The Merc’s story, headlined “Home buyers get comfy with debt,” begins:
Brett and Sarah Klynn could be poster-children for a new, innovative generation of California home buyers that, despite soaring prices, has taken on crushing debt to push homeownership to its highest level in decades. The Klynns, both in their 20s, took out five loans to buy a two-bedroom, two-bath condo near San Jose’s Kelley Park in May. They are spending roughly 45 percent of their income on their home, a not uncommon portion for new home buyers.
I would not use the word “innovative” to describe this kind of behavior. But then, I don’t think people should be taking such risks.
Meanwhile, the Chronicle’s story — more apty headlined “”How Do They Afford It?” — has a similar theme. It starts:
The housing market is red-hot in the Bay Area. So, who’s buying those pricey homes — and how are they able to do it? The answers: Young professionals. Riskier loans. Longer commutes. Smaller houses. And, in some cases, a lot of peanut butter and jelly. With Hayes Valley condos selling for $750,000 and Livermore tract homes fetching $1.3 million, the question is on everyone’s lips: Who’s paying these stratospheric prices? The answer, increasingly, is young professionals who are devoting exorbitant portions of their incomes to housing, according to a new study.
Will the message for readers be that these “home buyers” (an expression that makes little sense given the hyper-leverage involved) are doing the smart thing? Or that they’re running unbelievable risks that, for many, will end in tears?

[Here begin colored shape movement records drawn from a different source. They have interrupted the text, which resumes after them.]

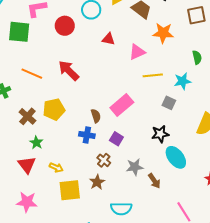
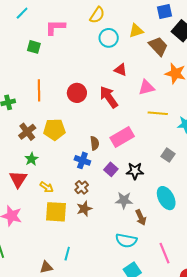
red circle: (65, 26) -> (77, 93), moved
green square: (19, 32) -> (34, 47), size x0.6
red arrow: (69, 71) -> (109, 97), moved
orange line: (32, 74) -> (39, 90), turned 55
gray square: (169, 103) -> (168, 155), moved
black star: (160, 134) -> (135, 171), moved
brown cross: (104, 160) -> (82, 187), moved
cyan semicircle: (121, 209) -> (126, 241), moved

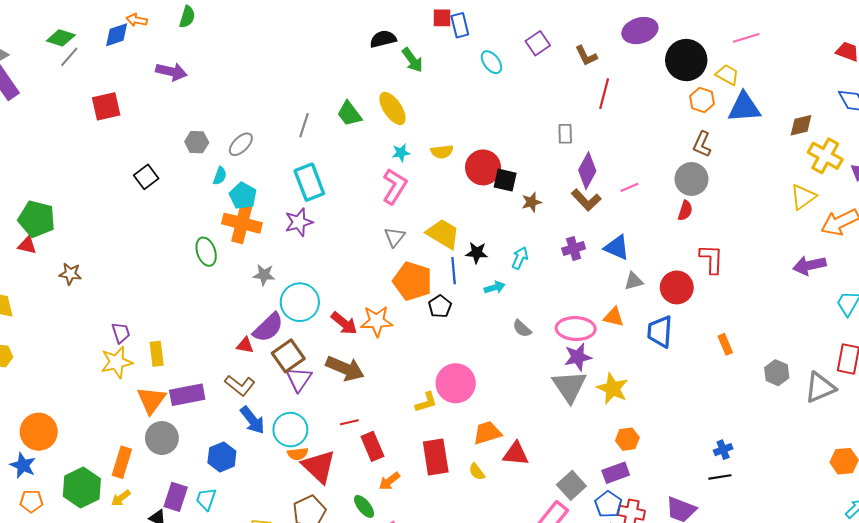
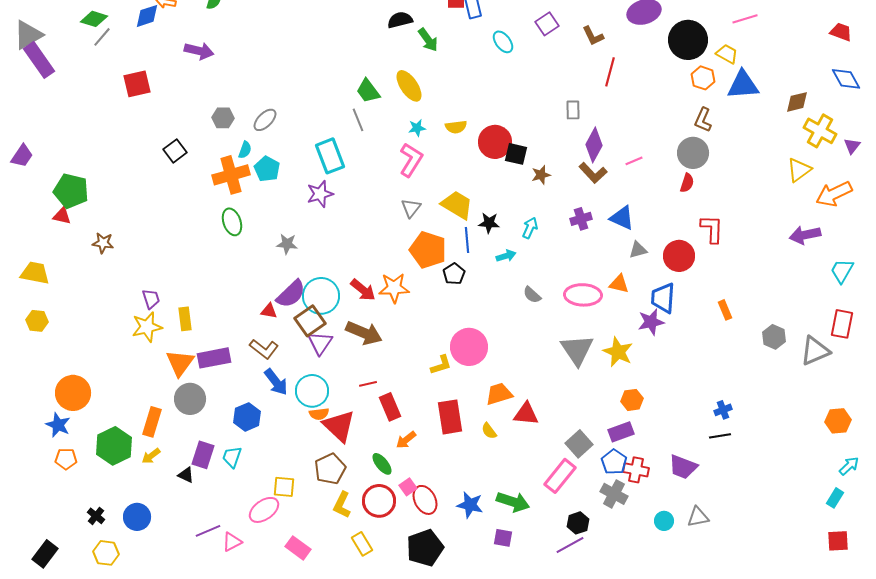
gray line: (304, 125) -> (358, 120), moved, turned -40
orange cross: (242, 223) -> (231, 175), moved, turned -30
cyan circle: (300, 302) -> (321, 296), moved
purple star: (578, 357) -> (651, 322), moved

I suspect the latter, but as prices continue to rise the optimists are controlling the game.
Oh, wait. Prices aren’t rising, or at least they didn’t last month — showing the first (albeit) tiny month-to-month dip in a while. But the year-over-year price is still at a record, by far.
Lenders keep raising the limits of what they’ll loan, meanwhile. They keep offering interest-only or nothing-down loans, to more and more people. It’s corporate irresponsibility and greed fueling individual irresponsibility and greed. So American. So risky. So scary.